The **GraphQL** tab breaks traffic down by GraphQL operation: the queries,
mutations, and subscriptions clients send through routes you've marked as
GraphQL endpoints. Use it to find your most-used operations, separate validation
and resolver errors, and see how much of each operation's latency falls in your
upstream resolvers. It's visible when the project proxies a GraphQL API.

## When to use this

- Find the highest-volume operations and the ones clients call most.
- Separate resolver, validation, and auth errors when a GraphQL endpoint
  misbehaves.
- Compare total round-trip latency against resolver-only time to see whether the
  gateway or the upstream owns a slowdown.

## Summary KPIs

| Name              | What it measures                                                                              |
| ----------------- | --------------------------------------------------------------------------------------------- |
| **Operations**    | Total GraphQL operations in the window.                                                       |
| **Success Rate**  | Share of operations that completed without error.

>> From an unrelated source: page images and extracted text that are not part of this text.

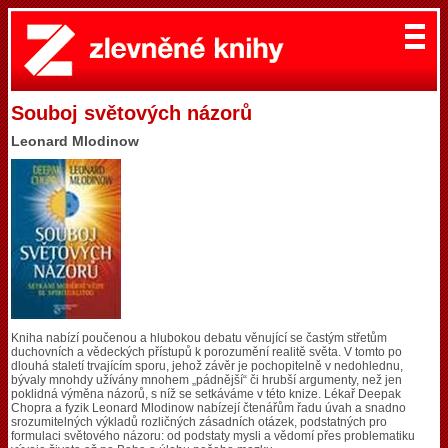
Souboj světových názorů
Leonard Mlodinow
Kniha nabízí poučenou a hlubokou debatu věnující se častým střetům
duchovních a vědeckých přístupů k porozumění realitě světa. V tomto po
dlouhá staletí trvajícím sporu, jehož závěr je pochopitelně v nedohlednu,
bývaly mnohdy užívány mnohem „pádnější“ či hrubší argumenty, než jen
poklidná výměna názorů, s níž se setkáváme v této knize. Lékař Deepak
Chopra a fyzik Leonard Mlodinow nabízejí čtenářům řadu úvah a snadno
srozumitelných výkladů rozličných zásadních otázek, podstatných pro
formulaci světového názoru: od podstaty mysli a vědomí přes problematiku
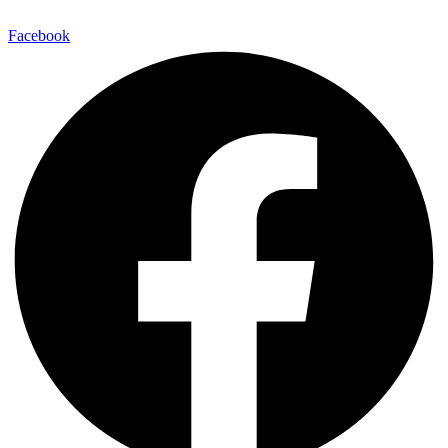
Facebook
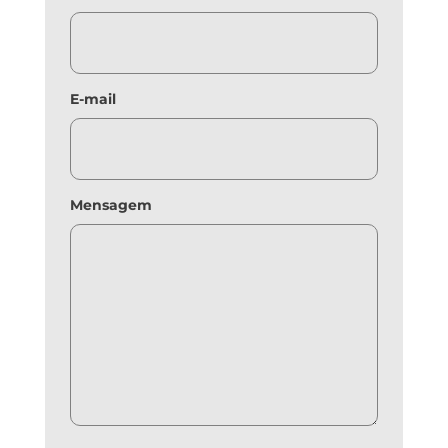
E-mail
Mensagem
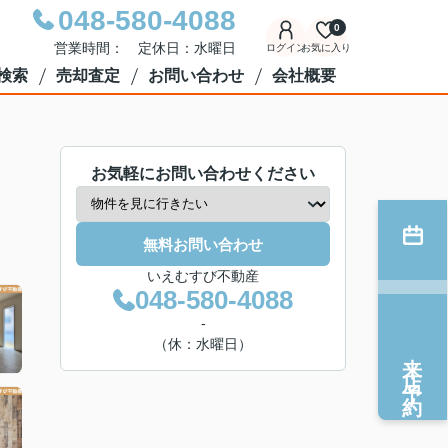
048-580-4088
0
営業時間： 定休日：水曜日
ログイン
お気に入り
検索
売却査定
お問い合わせ
会社概要
お気軽にお問い合わせください
無料お問い合わせ
いえむすび不動産
048-580-4088
-
（休：水曜日）
来店予約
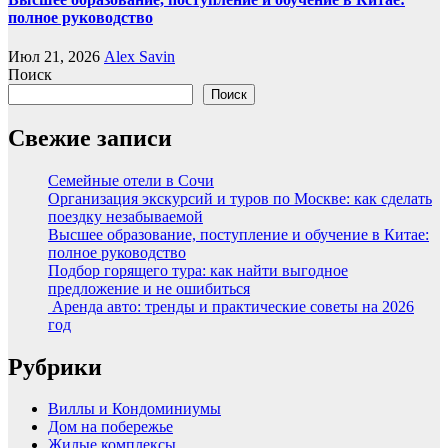
полное руководство
Июл 21, 2026
Alex Savin
Поиск
Поиск
Свежие записи
Семейные отели в Сочи
Организация экскурсий и туров по Москве: как сделать
поездку незабываемой
Высшее образование, поступление и обучение в Китае:
полное руководство
Подбор горящего тура: как найти выгодное
предложение и не ошибиться
Аренда авто: тренды и практические советы на 2026
год
Рубрики
Виллы и Кондоминиумы
Дом на побережье
Жилые комплексы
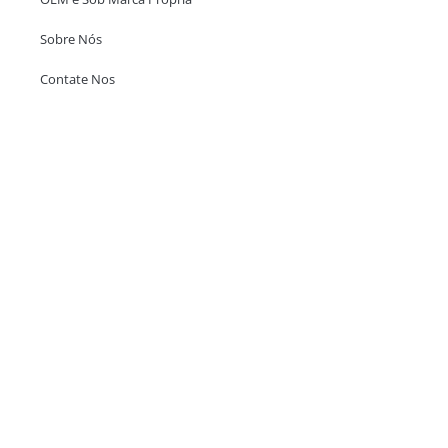
Sobre Nós
Contate Nos
Escritório em Hong Kong
Unit 718,Asia Trade Centre, 79 Lei Muk Road, Kwai Chung, Hong Kong,
SAR, China
+852 6383 6777
info@oralcare.com.hk
Escritório de Shenzhen
B803-2, Building 1, TianAn Cyberpark, Huangge Road, Longgang,
Shenzhen, GuangDong, China,518172
+86 755 83946969
info@oralcare.com.hk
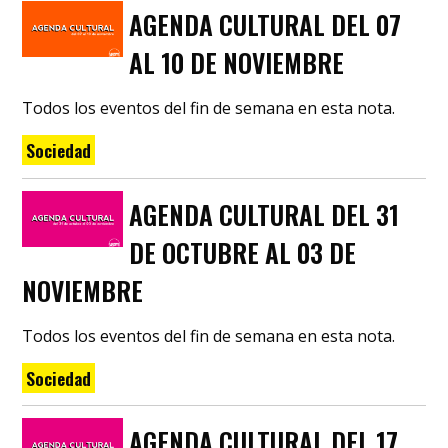
AGENDA CULTURAL DEL 07
AL 10 DE NOVIEMBRE
Todos los eventos del fin de semana en esta nota.
Sociedad
AGENDA CULTURAL DEL 31
DE OCTUBRE AL 03 DE
NOVIEMBRE
Todos los eventos del fin de semana en esta nota.
Sociedad
AGENDA CULTURAL DEL 17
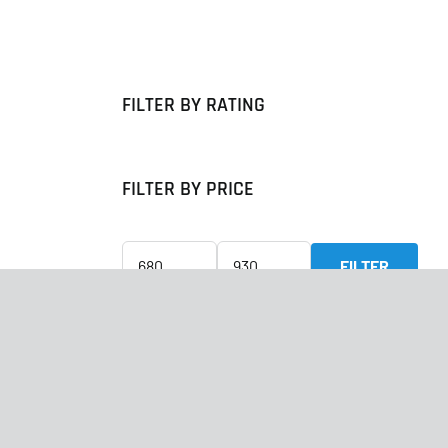
FILTER BY RATING
FILTER BY PRICE
FILTER
Min.
Max.
prijs
prijs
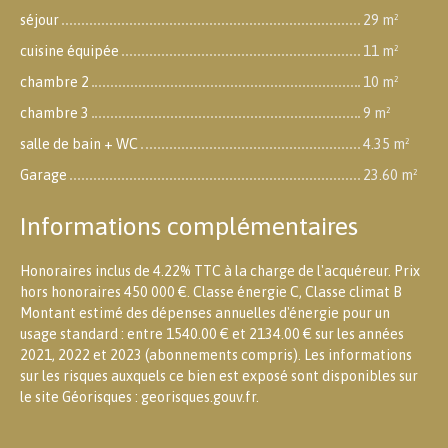
séjour
29 m²
cuisine équipée
11 m²
chambre 2
10 m²
chambre 3
9 m²
salle de bain + WC
4.35 m²
Garage
23.60 m²
Informations complémentaires
Honoraires inclus de 4.22% TTC à la charge de l'acquéreur. Prix
hors honoraires 450 000 €. Classe énergie C, Classe climat B
Montant estimé des dépenses annuelles d'énergie pour un
usage standard : entre 1540.00 € et 2134.00 € sur les années
2021, 2022 et 2023 (abonnements compris). Les informations
sur les risques auxquels ce bien est exposé sont disponibles sur
le site Géorisques : georisques.gouv.fr.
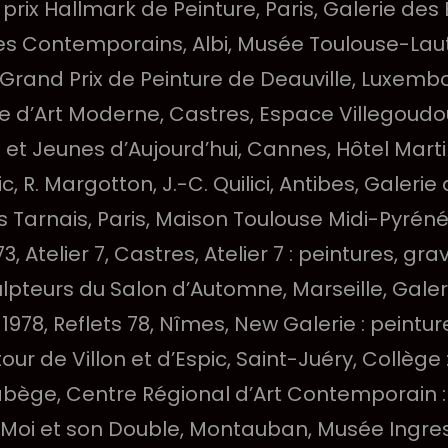
 prix Hallmark de Peinture, Paris, Galerie des
res Contemporains, Albi, Musée Toulouse-Laut
rand Prix de Peinture de Deauville, Luxembo
se d’Art Moderne, Castres, Espace Villegoudou
 et Jeunes d’Aujourd’hui, Cannes, Hôtel Marti
c, R. Margotton, J.-C. Quilici, Antibes, Galeri
es Tarnais, Paris, Maison Toulouse Midi-Pyréné
73, Atelier 7, Castres, Atelier 7 : peintures, gra
culpteurs du Salon d’Automne, Marseille, Galer
 1978, Reflets 78, Nîmes, New Galerie : peintur
tour de Villon et d’Espic, Saint-Juéry, Collège
 Labège, Centre Régional d’Art Contemporain :
 Moi et son Double, Montauban, Musée Ingres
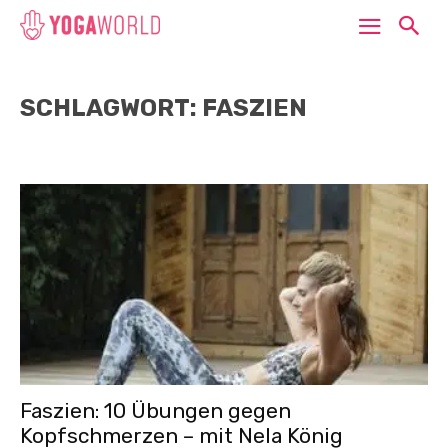
SCHLAGWORT: FASZIEN
Faszien: 10 Übungen gegen
Kopfschmerzen – mit Nela König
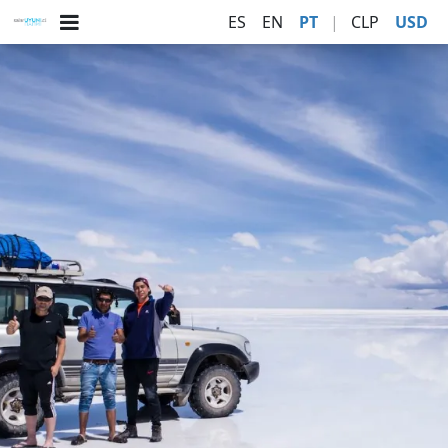
ES
EN
PT
|
CLP
USD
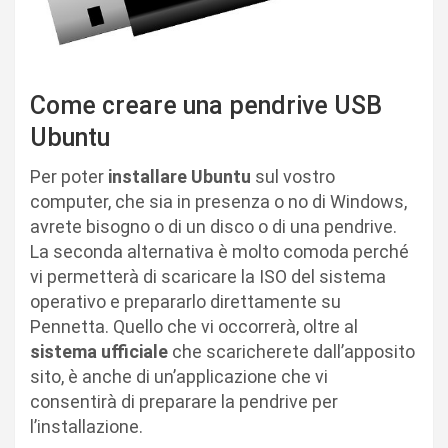
Come creare una pendrive USB
Ubuntu
Per poter
installare Ubuntu
sul vostro
computer, che sia in presenza o no di Windows,
avrete bisogno o di un disco o di una pendrive.
La seconda alternativa è molto comoda perché
vi permetterà di scaricare la ISO del sistema
operativo e prepararlo direttamente su
Pennetta. Quello che vi occorrerà, oltre al
sistema ufficiale
che scaricherete dall’apposito
sito, è anche di un’applicazione che vi
consentirà di preparare la pendrive per
l’installazione.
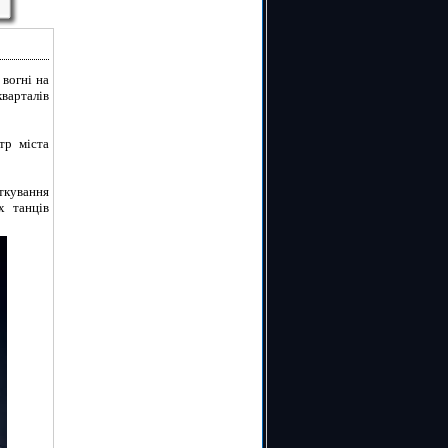
 вогні на
кварталів
тр міста
яткування
х танців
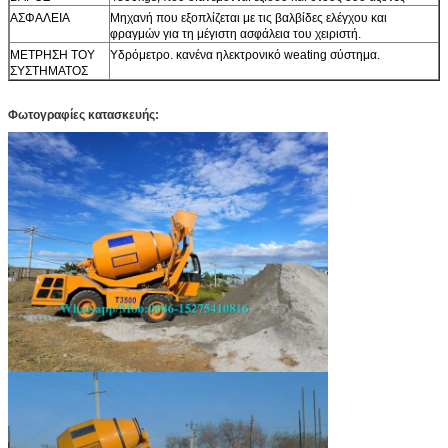
ΑΣΦΑΛΕΙΑ
Μηχανή που εξοπλίζεται με τις βαλβίδες ελέγχου και
φραγμών για τη μέγιστη ασφάλεια του χειριστή.
ΜΕΤΡΗΣΗ ΤΟΥ
Υδρόμετρο. κανένα ηλεκτρονικό weating σύστημα.
ΣΥΣΤΗΜΑΤΟΣ
Φωτογραφίες κατασκευής:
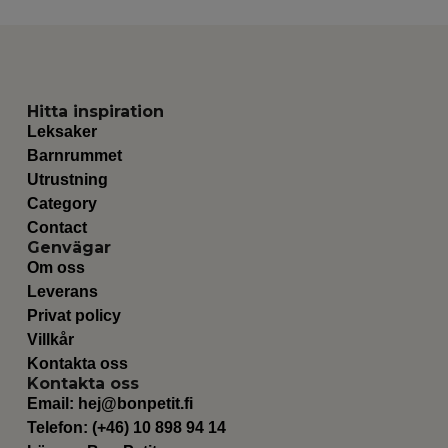
Hitta inspiration
Leksaker
Barnrummet
Utrustning
Category
Contact
Genvägar
Om oss
Leverans
Privat policy
Villkår
Kontakta oss
Kontakta oss
Email:
hej@bonpetit.fi
Telefon: (+46) 10 898 94 14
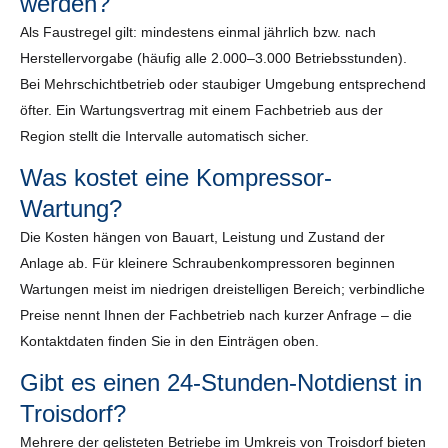
werden?
Als Faustregel gilt: mindestens einmal jährlich bzw. nach
Herstellervorgabe (häufig alle 2.000–3.000 Betriebsstunden).
Bei Mehrschichtbetrieb oder staubiger Umgebung entsprechend
öfter. Ein Wartungsvertrag mit einem Fachbetrieb aus der
Region stellt die Intervalle automatisch sicher.
Was kostet eine Kompressor-
Wartung?
Die Kosten hängen von Bauart, Leistung und Zustand der
Anlage ab. Für kleinere Schraubenkompressoren beginnen
Wartungen meist im niedrigen dreistelligen Bereich; verbindliche
Preise nennt Ihnen der Fachbetrieb nach kurzer Anfrage – die
Kontaktdaten finden Sie in den Einträgen oben.
Gibt es einen 24-Stunden-Notdienst in
Troisdorf?
Mehrere der gelisteten Betriebe im Umkreis von Troisdorf bieten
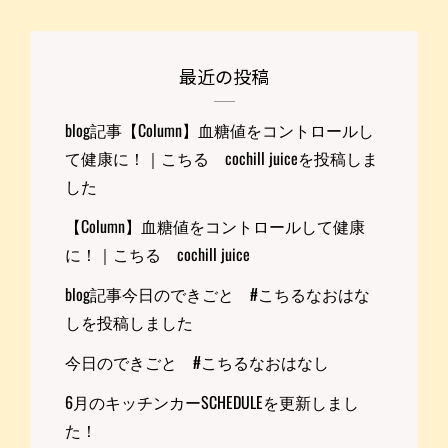
最近の投稿
blog記事【Column】血糖値をコントロールし
て健康に！｜こちる cochill juiceを投稿しま
した
【Column】血糖値をコントロールして健康
に！｜こちる cochill juice
blog記事今日のできごと #こちるなおはな
しを投稿しました
今日のできごと #こちるなおはなし
6月のキッチンカーSCHEDULEを更新しまし
た！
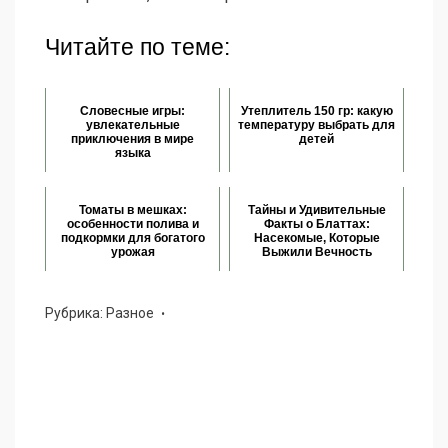
Читайте по теме:
Словесные игры:
Утеплитель 150 гр: какую
увлекательные
температуру выбрать для
приключения в мире
детей
языка
Томаты в мешках:
Тайны и Удивительные
особенности полива и
Факты о Блаттах:
подкормки для богатого
Насекомые, Которые
урожая
Выжили Вечность
Рубрика:
Разное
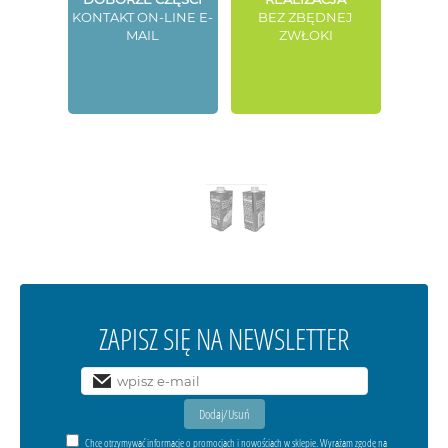
KONTAKT ON-LINE E-
BEZ ZBĘDNEJ
MAIL
ZWŁOKI
ZAPISZ SIĘ NA NEWSLETTER
Chcę otrzymywać informacje o promocjach i nowościach w sklepie. Wyrażam zgodę na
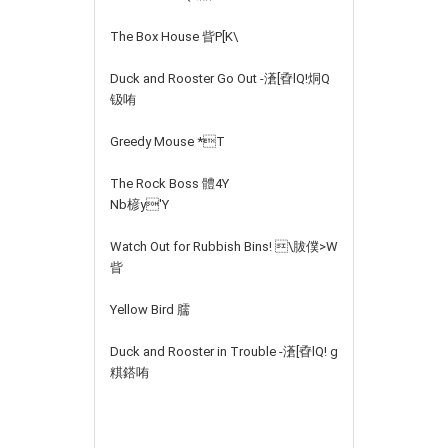
The Box House 眥P[K\
Duck and Rooster Go Out -濸[孴lQ!烔Q
钑哊
Greedy Mouse *T
The Rock Boss 體4Y
Nb楌y'Y
Watch Out for Rubbish Bins! \胈僕>W
眥
Yellow Bird 臑
Duck and Rooster in Trouble -濸[孴lQ! g
粸鎝哊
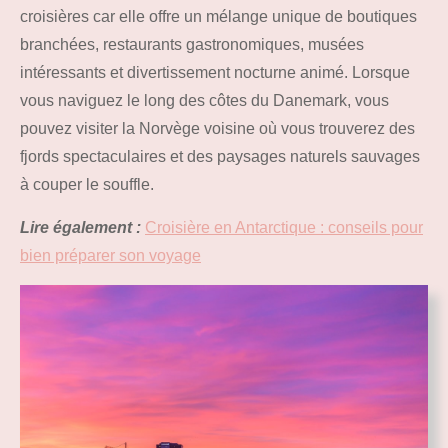
croisières car elle offre un mélange unique de boutiques
branchées, restaurants gastronomiques, musées
intéressants et divertissement nocturne animé. Lorsque
vous naviguez le long des côtes du Danemark, vous
pouvez visiter la Norvège voisine où vous trouverez des
fjords spectaculaires et des paysages naturels sauvages
à couper le souffle.
Lire également :
Croisière en Antarctique : conseils pour
bien préparer son voyage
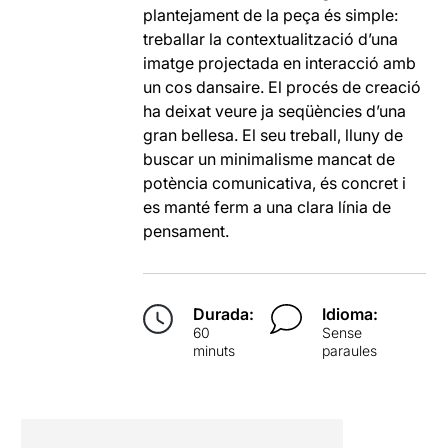
plantejament de la peça és simple:
treballar la contextualització d’una
imatge projectada en interacció amb
un cos dansaire. El procés de creació
ha deixat veure ja seqüències d’una
gran bellesa. El seu treball, lluny de
buscar un minimalisme mancat de
potència comunicativa, és concret i
es manté ferm a una clara línia de
pensament.
Durada:
Idioma:
60
Sense
minuts
paraules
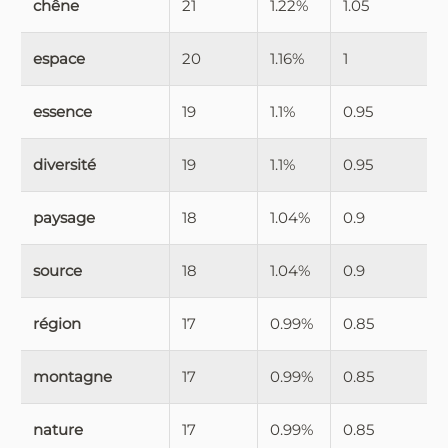
chêne
21
1.22%
1.05
espace
20
1.16%
1
essence
19
1.1%
0.95
diversité
19
1.1%
0.95
paysage
18
1.04%
0.9
source
18
1.04%
0.9
région
17
0.99%
0.85
montagne
17
0.99%
0.85
nature
17
0.99%
0.85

Secondary: ok / err split.                  |
| **p95 Latency**   | Total P95 across operations. Secondary: resolver P95.                                         |
| **Error Classes** | Total errored operations. Secondary: resolver / validation / auth split (`res · val · auth`). |

See [Metrics glossary](../reference/metrics-glossary.md) for error-class and
resolver-latency definitions.

## Charts

**GraphQL Operations Over Time.** Operation volume per interval. Populates once
a client sends a query, mutation, or subscription.

**Operation Types.** A donut splitting operations across **query**,
**mutation**, and **subscription**.

**Latency — Total vs Resolver.** Total P95 and resolver P95 over time, with P50
total, P95 total, P99 total, and P95 resolver summary cards. _What to look for:_
a total P95 well above the resolver P95 means the operation spends its time
outside your resolvers — in parsing, validation, or gateway policies — rather
than in the upstream.

## Operations table

| Column               | Notes                                          |
| -------------------- | ---------------------------------------------- |
| Operation            | The GraphQL operation name.                    |
| Type                 | query, mutation, or subscription.              |
| Operations           | Count with an inline volume bar.               |
| Errors               | Errored-operation count.                       |
| Error Rate           | Errors ÷ operations.                           |
| Complexity (avg/max) | Average and maximum computed query complexity. |
| p95                  | P95 latency for the operation.                 |

The table is searchable and sortable on any column (default: operations
descending).

## Filters

The filter bar applies. See [Shared controls](../shared-controls.md#filters).

## Troubleshooting

**The GraphQL tab is empty.** No GraphQL operations arrived in the selected
window. Operations appear once a client sends a query, mutation, or subscription
through a route you've marked as a GraphQL endpoint. See
[GraphQL on Zuplo](../../articles/graphql.mdx) for how to mark a route.

**The tab isn't visible.** Visibility requires at least one route you've marked
as a GraphQL endpoint. See [GraphQL on Zuplo](../../articles/graphql.mdx).

**Total latency is high but resolver latency is low.** The operation spends its
time outside your resolvers. Check the gateway policies on the GraphQL route —
parsing, validation, complexity analysis, or auth — rather than the upstream.